What this task involves:
Of the material below, the lines to be retyped are those from the line containing "This screenshot has height=2576, width=710." through the line containing "Task: Click on the 福建", inclusive; reproduce them exactly.

====== Records shown ======

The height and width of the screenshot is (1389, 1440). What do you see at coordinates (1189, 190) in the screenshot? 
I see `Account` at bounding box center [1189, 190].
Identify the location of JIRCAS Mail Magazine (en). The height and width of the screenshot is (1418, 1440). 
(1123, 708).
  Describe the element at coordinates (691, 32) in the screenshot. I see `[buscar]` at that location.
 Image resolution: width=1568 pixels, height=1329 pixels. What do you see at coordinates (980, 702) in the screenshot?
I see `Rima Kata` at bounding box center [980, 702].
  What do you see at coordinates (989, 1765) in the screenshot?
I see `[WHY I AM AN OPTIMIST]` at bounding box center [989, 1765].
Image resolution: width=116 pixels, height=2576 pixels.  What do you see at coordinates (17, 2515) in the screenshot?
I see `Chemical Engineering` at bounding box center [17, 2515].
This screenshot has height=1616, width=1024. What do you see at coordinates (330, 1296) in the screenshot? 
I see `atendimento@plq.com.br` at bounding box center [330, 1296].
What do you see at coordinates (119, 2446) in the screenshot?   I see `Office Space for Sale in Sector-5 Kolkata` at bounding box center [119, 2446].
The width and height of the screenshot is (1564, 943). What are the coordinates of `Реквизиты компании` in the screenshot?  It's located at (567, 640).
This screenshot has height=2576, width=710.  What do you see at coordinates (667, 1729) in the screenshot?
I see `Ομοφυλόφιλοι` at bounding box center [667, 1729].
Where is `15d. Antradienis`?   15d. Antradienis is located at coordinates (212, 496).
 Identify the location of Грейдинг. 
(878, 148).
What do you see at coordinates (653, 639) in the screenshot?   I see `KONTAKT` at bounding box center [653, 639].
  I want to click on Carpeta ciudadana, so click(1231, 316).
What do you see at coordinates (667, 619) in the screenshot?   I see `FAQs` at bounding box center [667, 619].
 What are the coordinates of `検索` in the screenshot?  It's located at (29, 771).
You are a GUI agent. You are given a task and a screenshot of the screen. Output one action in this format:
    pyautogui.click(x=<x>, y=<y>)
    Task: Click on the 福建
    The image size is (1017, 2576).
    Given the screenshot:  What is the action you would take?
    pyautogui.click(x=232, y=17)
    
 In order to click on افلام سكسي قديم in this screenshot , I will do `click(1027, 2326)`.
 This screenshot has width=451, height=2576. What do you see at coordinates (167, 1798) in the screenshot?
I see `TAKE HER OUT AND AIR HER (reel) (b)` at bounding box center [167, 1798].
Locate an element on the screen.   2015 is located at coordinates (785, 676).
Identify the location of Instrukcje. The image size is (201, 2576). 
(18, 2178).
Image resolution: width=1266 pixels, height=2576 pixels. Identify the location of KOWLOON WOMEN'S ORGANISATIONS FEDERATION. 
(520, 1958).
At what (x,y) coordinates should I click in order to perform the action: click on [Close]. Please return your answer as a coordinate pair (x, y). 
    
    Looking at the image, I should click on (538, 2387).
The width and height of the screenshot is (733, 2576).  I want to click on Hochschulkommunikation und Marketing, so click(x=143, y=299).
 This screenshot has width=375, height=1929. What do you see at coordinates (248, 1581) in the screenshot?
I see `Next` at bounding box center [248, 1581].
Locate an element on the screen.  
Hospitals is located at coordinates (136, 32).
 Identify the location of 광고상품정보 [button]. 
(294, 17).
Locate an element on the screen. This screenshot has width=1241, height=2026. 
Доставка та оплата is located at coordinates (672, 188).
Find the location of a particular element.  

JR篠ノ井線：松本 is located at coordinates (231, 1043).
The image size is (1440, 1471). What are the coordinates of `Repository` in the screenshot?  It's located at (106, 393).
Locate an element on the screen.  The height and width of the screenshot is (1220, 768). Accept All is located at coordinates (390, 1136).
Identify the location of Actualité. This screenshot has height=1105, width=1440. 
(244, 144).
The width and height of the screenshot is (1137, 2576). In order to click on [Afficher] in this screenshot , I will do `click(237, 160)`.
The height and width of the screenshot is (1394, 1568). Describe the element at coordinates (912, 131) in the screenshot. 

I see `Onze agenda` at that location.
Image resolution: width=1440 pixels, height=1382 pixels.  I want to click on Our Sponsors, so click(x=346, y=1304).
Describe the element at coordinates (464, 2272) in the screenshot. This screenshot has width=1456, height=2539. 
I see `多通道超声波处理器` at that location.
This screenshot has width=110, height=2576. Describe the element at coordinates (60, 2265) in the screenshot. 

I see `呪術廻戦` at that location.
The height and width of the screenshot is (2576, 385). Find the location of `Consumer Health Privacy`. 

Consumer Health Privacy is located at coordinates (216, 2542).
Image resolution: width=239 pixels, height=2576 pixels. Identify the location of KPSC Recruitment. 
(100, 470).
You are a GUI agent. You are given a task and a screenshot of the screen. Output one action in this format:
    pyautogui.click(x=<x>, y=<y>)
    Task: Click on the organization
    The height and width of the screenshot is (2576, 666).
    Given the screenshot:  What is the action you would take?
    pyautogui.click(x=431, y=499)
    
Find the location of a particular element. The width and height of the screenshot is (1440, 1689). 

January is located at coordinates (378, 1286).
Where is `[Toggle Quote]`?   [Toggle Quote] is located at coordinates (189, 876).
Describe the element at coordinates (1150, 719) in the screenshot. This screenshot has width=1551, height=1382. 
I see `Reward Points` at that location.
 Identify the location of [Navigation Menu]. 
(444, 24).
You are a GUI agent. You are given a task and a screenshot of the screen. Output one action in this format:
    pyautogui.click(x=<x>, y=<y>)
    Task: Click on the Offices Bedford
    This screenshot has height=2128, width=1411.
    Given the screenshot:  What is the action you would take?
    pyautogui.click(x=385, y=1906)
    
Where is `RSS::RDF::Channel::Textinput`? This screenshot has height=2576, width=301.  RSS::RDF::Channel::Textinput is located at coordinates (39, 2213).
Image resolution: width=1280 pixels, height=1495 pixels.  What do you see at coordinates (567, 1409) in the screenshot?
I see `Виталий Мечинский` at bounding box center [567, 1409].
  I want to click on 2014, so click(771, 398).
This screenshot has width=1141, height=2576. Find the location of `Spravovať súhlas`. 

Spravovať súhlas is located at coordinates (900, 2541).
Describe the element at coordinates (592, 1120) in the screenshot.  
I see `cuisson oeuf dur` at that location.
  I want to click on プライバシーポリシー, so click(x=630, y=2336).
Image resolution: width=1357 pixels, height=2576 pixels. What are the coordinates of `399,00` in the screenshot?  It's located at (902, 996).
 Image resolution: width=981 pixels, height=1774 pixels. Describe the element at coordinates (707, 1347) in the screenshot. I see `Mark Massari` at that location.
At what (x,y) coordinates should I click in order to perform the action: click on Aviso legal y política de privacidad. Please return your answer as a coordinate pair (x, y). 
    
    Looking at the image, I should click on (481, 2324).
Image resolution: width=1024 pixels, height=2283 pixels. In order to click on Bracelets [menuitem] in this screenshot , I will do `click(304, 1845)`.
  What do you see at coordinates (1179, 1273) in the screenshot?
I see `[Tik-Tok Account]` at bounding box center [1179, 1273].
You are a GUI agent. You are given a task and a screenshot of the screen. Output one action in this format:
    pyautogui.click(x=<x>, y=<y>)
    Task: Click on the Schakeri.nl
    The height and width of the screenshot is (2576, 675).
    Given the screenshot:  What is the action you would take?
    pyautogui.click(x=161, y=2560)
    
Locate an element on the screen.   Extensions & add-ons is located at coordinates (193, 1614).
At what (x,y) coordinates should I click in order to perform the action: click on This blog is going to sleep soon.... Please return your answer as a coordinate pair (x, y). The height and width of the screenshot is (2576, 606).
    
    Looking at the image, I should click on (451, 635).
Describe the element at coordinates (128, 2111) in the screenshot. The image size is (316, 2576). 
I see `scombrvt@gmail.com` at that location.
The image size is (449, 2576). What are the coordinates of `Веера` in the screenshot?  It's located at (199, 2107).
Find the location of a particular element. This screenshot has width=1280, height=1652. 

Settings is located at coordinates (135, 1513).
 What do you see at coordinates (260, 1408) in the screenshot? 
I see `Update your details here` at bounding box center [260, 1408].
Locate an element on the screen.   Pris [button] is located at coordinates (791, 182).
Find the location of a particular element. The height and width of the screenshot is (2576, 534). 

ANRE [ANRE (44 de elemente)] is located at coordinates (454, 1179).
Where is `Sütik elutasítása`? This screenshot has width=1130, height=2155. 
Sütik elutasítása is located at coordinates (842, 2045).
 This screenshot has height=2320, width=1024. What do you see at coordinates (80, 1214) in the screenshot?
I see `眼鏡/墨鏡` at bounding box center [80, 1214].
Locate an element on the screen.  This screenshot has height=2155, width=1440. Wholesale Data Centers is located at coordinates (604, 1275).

======

Reply:
This screenshot has height=2576, width=710.  What do you see at coordinates (667, 1729) in the screenshot?
I see `Ομοφυλόφιλοι` at bounding box center [667, 1729].
Where is `15d. Antradienis`?   15d. Antradienis is located at coordinates (212, 496).
 Identify the location of Грейдинг. 
(878, 148).
What do you see at coordinates (653, 639) in the screenshot?   I see `KONTAKT` at bounding box center [653, 639].
  I want to click on Carpeta ciudadana, so click(1231, 316).
What do you see at coordinates (667, 619) in the screenshot?   I see `FAQs` at bounding box center [667, 619].
 What are the coordinates of `検索` in the screenshot?  It's located at (29, 771).
You are a GUI agent. You are given a task and a screenshot of the screen. Output one action in this format:
    pyautogui.click(x=<x>, y=<y>)
    Task: Click on the 福建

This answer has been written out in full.